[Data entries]
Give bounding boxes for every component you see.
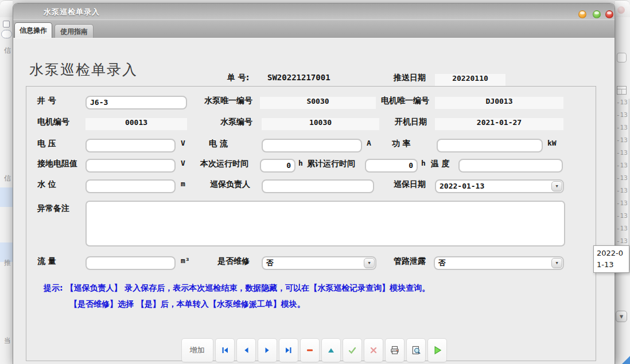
search-box-fragment xyxy=(1,30,12,38)
power-input[interactable] xyxy=(437,139,543,152)
flow-input[interactable] xyxy=(85,256,176,270)
form-title: 水泵巡检单录入 xyxy=(29,60,138,79)
run-time-unit: h xyxy=(298,159,303,173)
nav-last-button[interactable] xyxy=(279,338,298,362)
calendar-icon xyxy=(617,86,627,95)
run-time-input[interactable]: 0 xyxy=(260,159,295,173)
start-date-field: 2021-01-27 xyxy=(435,118,563,130)
post-icon xyxy=(348,346,357,355)
temperature-input[interactable] xyxy=(458,159,563,173)
remark-textarea[interactable] xyxy=(85,201,565,246)
voltage-label: 电 压 xyxy=(37,139,56,152)
bg-list-item: -13 xyxy=(615,174,630,187)
post-button[interactable] xyxy=(343,338,362,362)
bg-list-item: -13 xyxy=(615,225,630,237)
background-left-panel: 信 信 推 当 xyxy=(0,0,13,364)
print-preview-button[interactable] xyxy=(406,338,426,362)
tab-info-operation[interactable]: 信息操作 xyxy=(14,22,52,38)
cancel-button[interactable] xyxy=(364,338,383,362)
water-level-unit: m xyxy=(181,179,185,193)
nav-prior-icon xyxy=(242,346,251,355)
inspect-date-value: 2022-01-13 xyxy=(440,182,484,190)
bg-label-fragment: 信 xyxy=(4,46,13,56)
dialog-content: 水泵巡检单录入 单 号: SW20221217001 推送日期 20220110… xyxy=(13,38,615,364)
chevron-down-icon[interactable]: ▼ xyxy=(551,181,562,191)
well-no-input[interactable]: J6-3 xyxy=(85,96,187,109)
nav-first-button[interactable] xyxy=(215,338,235,362)
delete-icon xyxy=(305,346,314,355)
motor-uid-field: DJ0013 xyxy=(435,97,563,109)
water-level-input[interactable] xyxy=(85,179,176,193)
bg-right-list: -13-13-13-13-13-13-13-13-13-13-13-13-13 xyxy=(615,99,630,263)
temperature-label: 温 度 xyxy=(431,159,450,173)
motor-uid-label: 电机唯一编号 xyxy=(381,96,429,109)
water-level-label: 水 位 xyxy=(37,179,56,193)
tab-user-guide[interactable]: 使用指南 xyxy=(55,24,94,38)
nav-prior-button[interactable] xyxy=(236,338,256,362)
close-button[interactable] xyxy=(605,10,613,18)
print-button[interactable] xyxy=(385,338,405,362)
resize-grip-icon xyxy=(622,356,630,364)
flow-unit: m³ xyxy=(181,256,190,270)
edit-button[interactable] xyxy=(321,338,341,362)
ground-resistance-label: 接地电阻值 xyxy=(37,159,77,173)
total-run-time-input[interactable]: 0 xyxy=(365,159,418,173)
voltage-input[interactable] xyxy=(85,139,176,152)
nav-next-icon xyxy=(263,346,272,355)
bg-list-item: -13 xyxy=(615,124,630,136)
current-unit: A xyxy=(367,139,371,152)
voltage-unit: V xyxy=(181,139,185,152)
bg-small-button xyxy=(617,53,627,62)
repair-label: 是否维修 xyxy=(217,256,250,270)
print-preview-icon xyxy=(411,345,421,355)
bg-list-item: -13 xyxy=(615,212,630,225)
repair-value: 否 xyxy=(266,259,274,267)
bg-list-item: -13 xyxy=(615,162,630,174)
edit-icon xyxy=(326,346,336,355)
power-label: 功 率 xyxy=(392,139,411,152)
motor-no-field: 00013 xyxy=(85,118,187,130)
delete-button[interactable] xyxy=(300,338,320,362)
push-date-label: 推送日期 xyxy=(394,73,426,87)
chevron-down-icon[interactable]: ▼ xyxy=(364,258,375,268)
bg-label-fragment: 推 xyxy=(4,258,13,268)
nav-last-icon xyxy=(284,346,293,355)
inspector-input[interactable] xyxy=(262,179,374,193)
remark-label: 异常备注 xyxy=(37,203,69,217)
bg-label-fragment: 信 xyxy=(4,174,13,183)
pump-no-field: 10030 xyxy=(262,118,379,130)
bg-label-fragment: 当 xyxy=(4,336,13,346)
bg-dropdown-button: ▼ xyxy=(616,311,627,322)
dialog-titlebar[interactable]: 水泵巡检单录入 xyxy=(13,3,615,19)
hint-line-1: 提示: 【巡保负责人】 录入保存后，表示本次巡检结束，数据隐藏，可以在【水泵巡检… xyxy=(44,283,430,293)
push-date-field: 20220110 xyxy=(435,74,505,86)
ground-resistance-input[interactable] xyxy=(85,159,176,173)
leak-combobox[interactable]: 否 ▼ xyxy=(434,256,564,270)
order-no-value: SW20221217001 xyxy=(267,73,330,87)
checkbox-fragment-icon xyxy=(3,21,10,28)
motor-no-label: 电机编号 xyxy=(37,117,69,131)
inspector-label: 巡保负责人 xyxy=(210,179,250,193)
bg-selected-row-fragment xyxy=(0,187,13,207)
nav-first-icon xyxy=(220,346,230,355)
bg-list-item: -13 xyxy=(615,136,630,149)
execute-button[interactable] xyxy=(427,338,447,362)
ground-resistance-unit: V xyxy=(181,159,185,173)
current-input[interactable] xyxy=(262,139,362,152)
pump-uid-label: 水泵唯一编号 xyxy=(204,96,252,109)
chevron-down-icon[interactable]: ▼ xyxy=(551,258,562,268)
minimize-button[interactable] xyxy=(578,10,586,18)
nav-next-button[interactable] xyxy=(258,338,277,362)
run-time-label: 本次运行时间 xyxy=(200,159,248,173)
date-tooltip: 2022-01-13 xyxy=(593,245,629,273)
maximize-button[interactable] xyxy=(593,10,601,18)
pump-inspection-dialog: 水泵巡检单录入 信息操作 使用指南 水泵巡检单录入 单 号: SW2022121… xyxy=(13,3,615,364)
bg-list-item: -13 xyxy=(615,187,630,199)
inactive-close-orb-icon xyxy=(617,6,625,14)
leak-label: 管路泄露 xyxy=(394,256,426,270)
well-no-label: 井 号 xyxy=(37,96,56,109)
window-title: 水泵巡检单录入 xyxy=(44,7,100,17)
repair-combobox[interactable]: 否 ▼ xyxy=(262,256,376,270)
add-button[interactable]: 增加 xyxy=(181,338,213,362)
inspect-date-combobox[interactable]: 2022-01-13 ▼ xyxy=(435,179,564,193)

[Aim of the task]
A word-for-word copy of the records is needed, one that contains no pictures.

[Response area]
Give bounding boxes for every component you see.
search-box-fragment xyxy=(1,30,12,38)
power-input[interactable] xyxy=(437,139,543,152)
flow-input[interactable] xyxy=(85,256,176,270)
form-title: 水泵巡检单录入 xyxy=(29,60,138,79)
run-time-unit: h xyxy=(298,159,303,173)
nav-last-button[interactable] xyxy=(279,338,298,362)
calendar-icon xyxy=(617,86,627,95)
run-time-input[interactable]: 0 xyxy=(260,159,295,173)
start-date-field: 2021-01-27 xyxy=(435,118,563,130)
post-icon xyxy=(348,346,357,355)
temperature-input[interactable] xyxy=(458,159,563,173)
remark-textarea[interactable] xyxy=(85,201,565,246)
voltage-label: 电 压 xyxy=(37,139,56,152)
bg-list-item: -13 xyxy=(615,174,630,187)
post-button[interactable] xyxy=(343,338,362,362)
bg-list-item: -13 xyxy=(615,225,630,237)
background-left-panel: 信 信 推 当 xyxy=(0,0,13,364)
print-preview-button[interactable] xyxy=(406,338,426,362)
tab-info-operation[interactable]: 信息操作 xyxy=(14,22,52,38)
cancel-button[interactable] xyxy=(364,338,383,362)
water-level-unit: m xyxy=(181,179,185,193)
nav-prior-icon xyxy=(242,346,251,355)
inspect-date-value: 2022-01-13 xyxy=(440,182,484,190)
bg-label-fragment: 信 xyxy=(4,46,13,56)
dialog-content: 水泵巡检单录入 单 号: SW20221217001 推送日期 20220110… xyxy=(13,38,615,364)
chevron-down-icon[interactable]: ▼ xyxy=(551,181,562,191)
well-no-input[interactable]: J6-3 xyxy=(85,96,187,109)
nav-first-button[interactable] xyxy=(215,338,235,362)
delete-icon xyxy=(305,346,314,355)
motor-uid-field: DJ0013 xyxy=(435,97,563,109)
water-level-input[interactable] xyxy=(85,179,176,193)
bg-right-list: -13-13-13-13-13-13-13-13-13-13-13-13-13 xyxy=(615,99,630,263)
temperature-label: 温 度 xyxy=(431,159,450,173)
motor-uid-label: 电机唯一编号 xyxy=(381,96,429,109)
water-level-label: 水 位 xyxy=(37,179,56,193)
tab-user-guide[interactable]: 使用指南 xyxy=(55,24,94,38)
nav-prior-button[interactable] xyxy=(236,338,256,362)
close-button[interactable] xyxy=(605,10,613,18)
print-button[interactable] xyxy=(385,338,405,362)
resize-grip-icon xyxy=(622,356,630,364)
flow-unit: m³ xyxy=(181,256,190,270)
edit-button[interactable] xyxy=(321,338,341,362)
ground-resistance-label: 接地电阻值 xyxy=(37,159,77,173)
total-run-time-input[interactable]: 0 xyxy=(365,159,418,173)
voltage-input[interactable] xyxy=(85,139,176,152)
nav-next-icon xyxy=(263,346,272,355)
bg-list-item: -13 xyxy=(615,124,630,136)
current-unit: A xyxy=(367,139,371,152)
voltage-unit: V xyxy=(181,139,185,152)
bg-small-button xyxy=(617,53,627,62)
repair-label: 是否维修 xyxy=(217,256,250,270)
print-preview-icon xyxy=(411,345,421,355)
bg-list-item: -13 xyxy=(615,212,630,225)
repair-value: 否 xyxy=(266,259,274,267)
bg-list-item: -13 xyxy=(615,162,630,174)
edit-icon xyxy=(326,346,336,355)
power-label: 功 率 xyxy=(392,139,411,152)
motor-no-field: 00013 xyxy=(85,118,187,130)
delete-button[interactable] xyxy=(300,338,320,362)
push-date-label: 推送日期 xyxy=(394,73,426,87)
chevron-down-icon[interactable]: ▼ xyxy=(364,258,375,268)
bg-label-fragment: 推 xyxy=(4,258,13,268)
nav-last-icon xyxy=(284,346,293,355)
inspector-input[interactable] xyxy=(262,179,374,193)
remark-label: 异常备注 xyxy=(37,203,69,217)
bg-label-fragment: 信 xyxy=(4,174,13,183)
pump-no-field: 10030 xyxy=(262,118,379,130)
bg-label-fragment: 当 xyxy=(4,336,13,346)
bg-dropdown-button: ▼ xyxy=(616,311,627,322)
dialog-titlebar[interactable]: 水泵巡检单录入 xyxy=(13,3,615,19)
hint-line-1: 提示: 【巡保负责人】 录入保存后，表示本次巡检结束，数据隐藏，可以在【水泵巡检… xyxy=(44,283,430,293)
push-date-field: 20220110 xyxy=(435,74,505,86)
ground-resistance-input[interactable] xyxy=(85,159,176,173)
leak-combobox[interactable]: 否 ▼ xyxy=(434,256,564,270)
order-no-value: SW20221217001 xyxy=(267,73,330,87)
checkbox-fragment-icon xyxy=(3,21,10,28)
motor-no-label: 电机编号 xyxy=(37,117,69,131)
inspector-label: 巡保负责人 xyxy=(210,179,250,193)
bg-selected-row-fragment xyxy=(0,187,13,207)
nav-first-icon xyxy=(220,346,230,355)
bg-list-item: -13 xyxy=(615,136,630,149)
execute-button[interactable] xyxy=(427,338,447,362)
ground-resistance-unit: V xyxy=(181,159,185,173)
current-input[interactable] xyxy=(262,139,362,152)
pump-uid-label: 水泵唯一编号 xyxy=(204,96,252,109)
chevron-down-icon[interactable]: ▼ xyxy=(551,258,562,268)
minimize-button[interactable] xyxy=(578,10,586,18)
nav-next-button[interactable] xyxy=(258,338,277,362)
run-time-label: 本次运行时间 xyxy=(200,159,248,173)
date-tooltip: 2022-01-13 xyxy=(593,245,629,273)
maximize-button[interactable] xyxy=(593,10,601,18)
pump-inspection-dialog: 水泵巡检单录入 信息操作 使用指南 水泵巡检单录入 单 号: SW2022121… xyxy=(13,3,615,364)
bg-list-item: -13 xyxy=(615,187,630,199)
inactive-close-orb-icon xyxy=(617,6,625,14)
leak-label: 管路泄露 xyxy=(394,256,426,270)
well-no-label: 井 号 xyxy=(37,96,56,109)
window-title: 水泵巡检单录入 xyxy=(44,7,100,17)
repair-combobox[interactable]: 否 ▼ xyxy=(262,256,376,270)
add-button[interactable]: 增加 xyxy=(181,338,213,362)
inspect-date-combobox[interactable]: 2022-01-13 ▼ xyxy=(435,179,564,193)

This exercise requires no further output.